An easy Dutch oven chicken and rice recipe that combines juicy chicken and fluffy rice in one pot for a comforting, flavorful meal.

This Dutch Oven Chicken and Rice is a comforting one-pot meal featuring juicy, seasoned chicken thighs and fluffy, flavorful rice.
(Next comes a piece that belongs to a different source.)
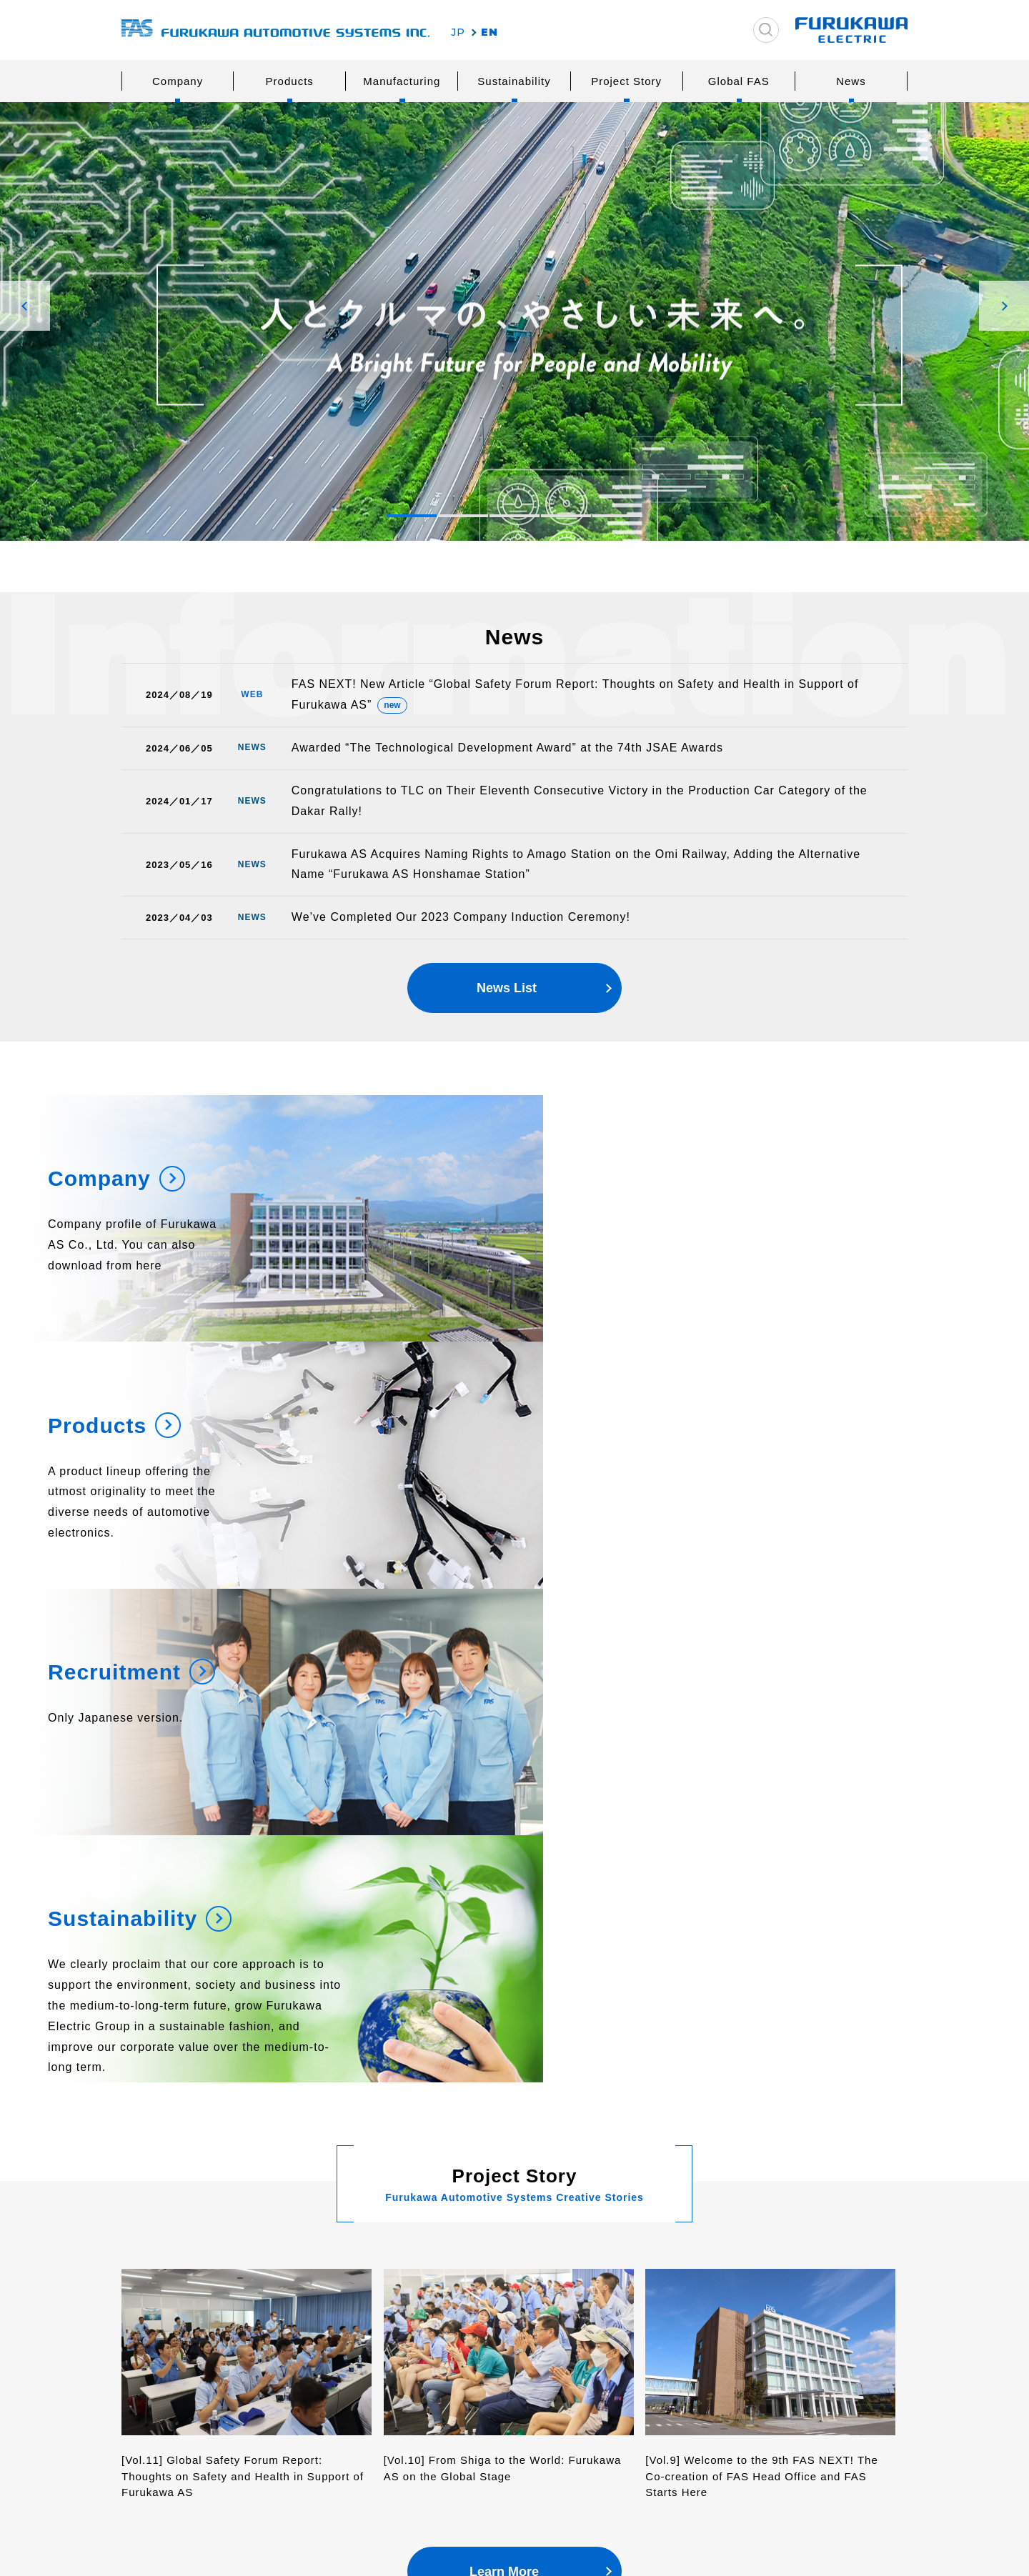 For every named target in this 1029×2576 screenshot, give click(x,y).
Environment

Perfect for a cozy dinner, this dish is packed with savory herbs and rich textures, making it a family favorite! 🍗🍚

Ingredients

Scale

For the Chicken:

  • 4 bone-in, skin-on chicken thighs (or 2 chicken breasts)
  • 1 tsp salt
  • ½ tsp black pepper
  • 1 tsp smoked paprika
  • 1 tsp garlic powder
  • 1 tbsp olive oil
  • 1 tbsp butter

For the Rice:

  • 1 small onion, diced
  • 3 cloves garlic, minced
  • 1 cup long-grain white rice
  • 2 cups chicken broth
  • 1 tsp dried thyme (or Italian seasoning)
  • ½ tsp salt
  • ¼ tsp black pepper
  • ½ cup frozen peas (optional)
  • 1 tbsp fresh parsley, chopped (for garnish)

Instructions

  1. Season & Sear the Chicken:

    • Pat chicken dry and season with salt, black pepper, smoked paprika, and garlic powder.
    • Heat olive oil and butter in a Dutch oven over medium-high heat.
    • Sear chicken skin-side down for 4-5 minutes, then flip and cook for another 2 minutes.
    • Remove chicken and set aside.
  2. Sauté the Aromatics:

    • In the same Dutch oven, add onion and garlic, cooking for 2 minutes until softened.
    • Stir in rice, salt, black pepper, and thyme, toasting for 1 minute.
  3. Cook the Rice & Chicken Together:

    • Pour in chicken broth and bring to a simmer.
    • Nestle the seared chicken into the rice, skin-side up.
    • Cover and bake in a preheated oven at 350°F (175°C) for 30 minutes.
  4. Final Touches:

    • Remove from the oven and let rest for 5 minutes.
    • Stir in frozen peas (if using) and fluff the rice with a fork.
    • Garnish with fresh parsley and serve warm.

Notes

  • For extra richness, stir in 2 tbsp of heavy cream or Parmesan cheese before serving.
  • For a spicier version, add red pepper flakes or cayenne to the seasoning mix.
  • For a whole-grain option, use brown rice and increase the baking time to 45 minutes.